After a Historic Mile, Mena Scatchard ’25 Looks Toward Ivy Triple Crown
Scatchard made history as the Princeton women’s program’s top finisher at an NCAA Indoor meet

With less than two laps remaining in the women’s mile at the NCAA Indoor Track and Field Championships in March, Mena Scatchard ’25 was running comfortably in last place. Comfortably, because that was the plan: Hang back on the inside rail, avoid jostling with the tight pack of runners, and then burst to the front with the closing speed that helped her place second in her preliminary heat the day before.
“Don’t get nervous that you’re not leading or right behind the leader, because when it comes down to it, you know you have that kick,” Scatchard said, remembering the prerace conversation she had with Princeton coach Brad Hunt.
Right on cue, Scatchard made her move, shifting outside and dashing from 10th place to third in a span of about 14 seconds. Coming around the final turn, she chased down the second-place runner, Northern Arizona’s Maggi Congdon, leaning like a sprinter at the finish line to earn runner-up honors by a 0.01-second margin.
“As wiry and as unassuming as she looks, the kid is crazy fast,” Hunt said. “Her superpower was revealed.”
Scatchard, from the tiny village of Hutton Conyers (population 240) in North Yorkshire, England, made history as the Princeton women’s program’s top finisher at an NCAA Indoor meet, adding to a stellar year that’s also included Ivy Heptagonal team championships in cross country and indoor track, a second-place individual finish at the cross country Heps, a berth in the NCAA Cross Country Championships, and indoor Heps wins in the mile and 4x800 meter relay. She holds school records in the indoor mile, indoor 3,000 meters, and outdoor 1,500 meters.
Scatchard’s journey to Princeton began with the cross country races that she and her high school classmates had to run once a year. “Everybody would hate doing it,” she said, “but I was like one of the only people who was looking forward to it. … I would just win by a mile.”
She joined a local running club, started working with a coach, and learned about track programs at American colleges through a friend who’d committed to run at Temple University. During the COVID pandemic, Princeton’s coaches did not have a chance to see Scatchard run in person, but they were impressed by her times and the video clips she sent to show her training and mechanics.

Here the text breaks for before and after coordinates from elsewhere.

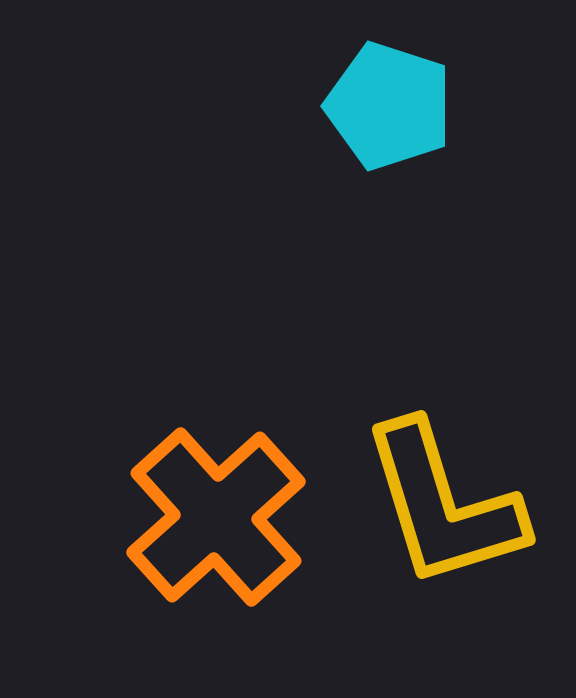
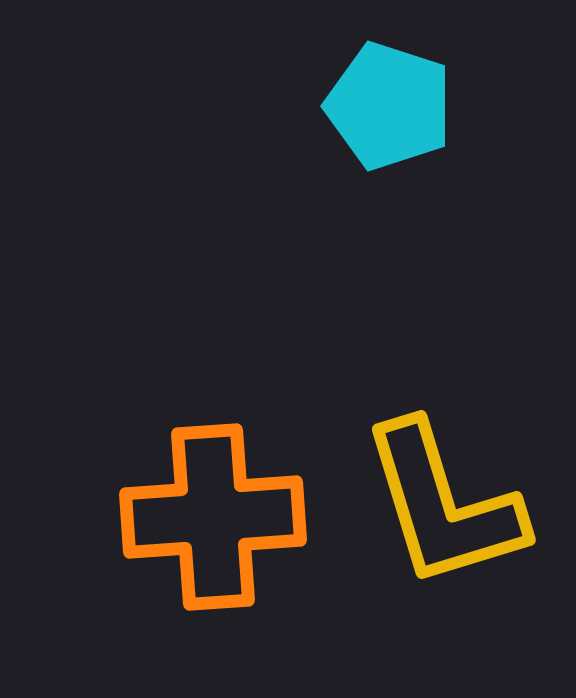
orange cross: moved 3 px left; rotated 38 degrees clockwise
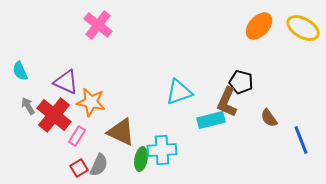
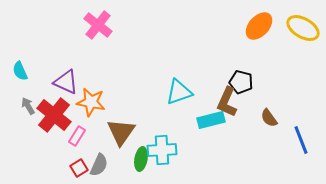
brown triangle: rotated 40 degrees clockwise
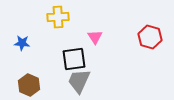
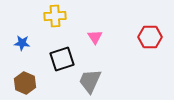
yellow cross: moved 3 px left, 1 px up
red hexagon: rotated 15 degrees counterclockwise
black square: moved 12 px left; rotated 10 degrees counterclockwise
gray trapezoid: moved 11 px right
brown hexagon: moved 4 px left, 2 px up
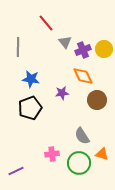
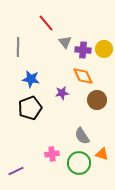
purple cross: rotated 28 degrees clockwise
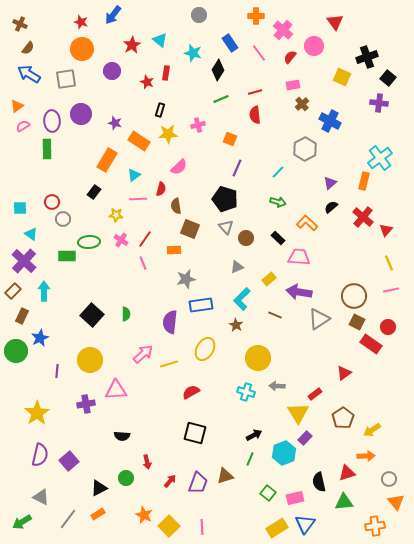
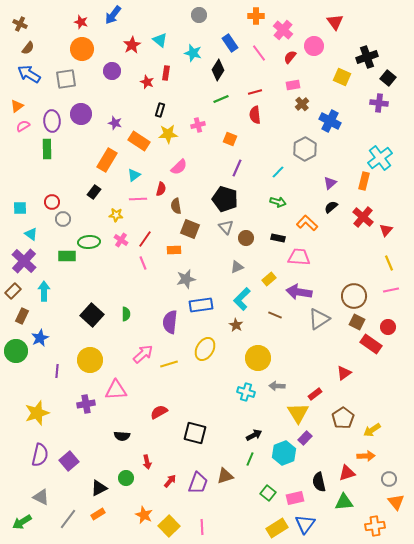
black rectangle at (278, 238): rotated 32 degrees counterclockwise
red semicircle at (191, 392): moved 32 px left, 20 px down
yellow star at (37, 413): rotated 15 degrees clockwise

While national track audiences were introduced to Scatchard through her lightning lap at the NCAA meet, her teammates and coaches have witnessed a longer progression, from an unsung freshman earning valuable team points in her first Heps meet to an admired senior who was chosen as a captain by her teammates. “She’s just improved over the course of her entire experience,” Hunt said.

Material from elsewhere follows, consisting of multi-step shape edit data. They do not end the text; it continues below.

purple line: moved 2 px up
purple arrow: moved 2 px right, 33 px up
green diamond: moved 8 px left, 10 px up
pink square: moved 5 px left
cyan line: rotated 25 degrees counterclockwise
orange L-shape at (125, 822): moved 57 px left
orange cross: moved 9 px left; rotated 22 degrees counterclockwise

Scatchard said she has valued the way Princeton opened new doors academically. She came to college planning to study geosciences but found herself drawn to policy topics in the School of Public and International Affairs. Last summer, she traveled to India for a public health internship and later spent time doing research for the World Health Organization. She combined the two interests for her thesis project, which explores health action plans to help India deal with extreme heat caused by climate change.
Scatchard opened the outdoor track season with her first 5,000 meter race at the Sam Howell Invitational (“to explore her range,” Hunt said) and broke the school record by more than five seconds. She plans to shift back to the 1,500, with her eyes on another NCAA title bid. But her near-term goal is to help the Tigers win the Ivy League triple crown (team titles in cross country, indoor track, and outdoor track in the same academic year), a feat that the Princeton women last achieved in 2010-11.
After graduation, Scatchard will use a remaining year of cross country and outdoor track eligibility to compete as a graduate transfer at Stanford, where she will be studying education policy. While she hopes to eventually work in the U.K. government, she plans to keep competing on the track after college.
“I’m pretty focused on running right now,” she said. “I really want to see how far I can go with it.”